EXERCISE DESCRIPTION: Your answer should be the exact lines of the data below from the one containing "Cryptos That Could Go 10" through the one containing "insights into the"; please include nothing else.

Excerpts from a dataset
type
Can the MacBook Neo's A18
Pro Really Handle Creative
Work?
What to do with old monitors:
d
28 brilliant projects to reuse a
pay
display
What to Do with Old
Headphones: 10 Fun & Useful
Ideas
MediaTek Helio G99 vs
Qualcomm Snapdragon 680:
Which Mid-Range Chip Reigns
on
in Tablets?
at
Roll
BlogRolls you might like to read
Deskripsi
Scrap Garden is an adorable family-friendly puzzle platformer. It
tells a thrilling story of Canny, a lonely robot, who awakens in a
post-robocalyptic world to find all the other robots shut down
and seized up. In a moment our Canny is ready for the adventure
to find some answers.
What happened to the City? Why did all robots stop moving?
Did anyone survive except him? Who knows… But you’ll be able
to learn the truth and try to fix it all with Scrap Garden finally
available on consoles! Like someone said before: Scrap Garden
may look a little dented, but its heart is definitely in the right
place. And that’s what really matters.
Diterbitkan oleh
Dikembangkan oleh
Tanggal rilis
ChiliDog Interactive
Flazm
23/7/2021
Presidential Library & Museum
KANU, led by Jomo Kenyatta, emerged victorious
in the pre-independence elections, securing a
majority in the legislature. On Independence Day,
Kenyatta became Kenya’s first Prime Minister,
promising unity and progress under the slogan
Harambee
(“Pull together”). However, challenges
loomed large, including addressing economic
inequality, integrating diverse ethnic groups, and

---

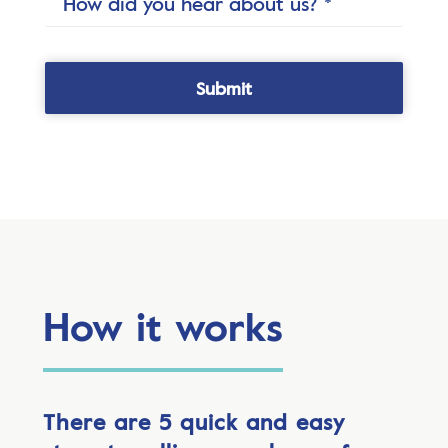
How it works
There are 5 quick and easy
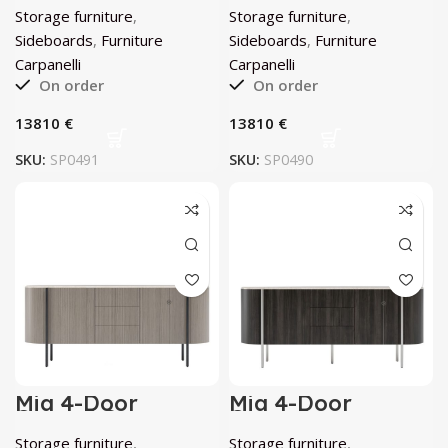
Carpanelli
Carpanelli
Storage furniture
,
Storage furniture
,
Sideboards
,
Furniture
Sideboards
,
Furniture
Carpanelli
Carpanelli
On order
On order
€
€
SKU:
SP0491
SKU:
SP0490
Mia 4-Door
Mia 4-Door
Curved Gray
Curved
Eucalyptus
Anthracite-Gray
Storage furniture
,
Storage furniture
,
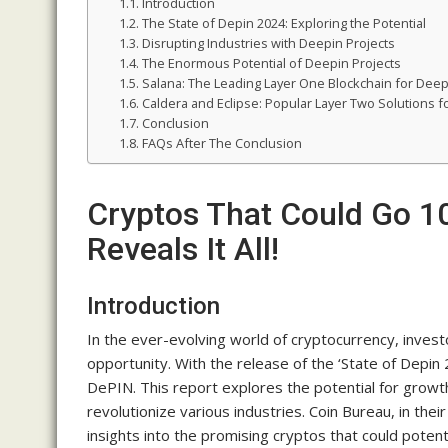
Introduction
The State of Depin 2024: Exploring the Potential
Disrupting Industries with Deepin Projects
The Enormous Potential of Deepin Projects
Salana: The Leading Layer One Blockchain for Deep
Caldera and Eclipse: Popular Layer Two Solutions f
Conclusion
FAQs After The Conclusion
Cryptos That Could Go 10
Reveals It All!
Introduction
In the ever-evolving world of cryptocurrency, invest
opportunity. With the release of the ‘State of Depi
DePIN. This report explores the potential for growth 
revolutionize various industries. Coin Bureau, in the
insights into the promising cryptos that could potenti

* * *

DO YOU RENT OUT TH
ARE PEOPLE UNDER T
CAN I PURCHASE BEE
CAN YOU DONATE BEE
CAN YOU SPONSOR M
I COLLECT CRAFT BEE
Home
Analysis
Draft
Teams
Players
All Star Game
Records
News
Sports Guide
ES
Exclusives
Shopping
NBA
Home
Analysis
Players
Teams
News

RESPONSE:
Cryptos That Could Go 10
Reveals It All!
Introduction
In the ever-evolving world of cryptocurrency, invest
opportunity. With the release of the ‘State of Depi
DePIN. This report explores the potential for growth 
revolutionize various industries. Coin Bureau, in the
insights into the promising cryptos that could potenti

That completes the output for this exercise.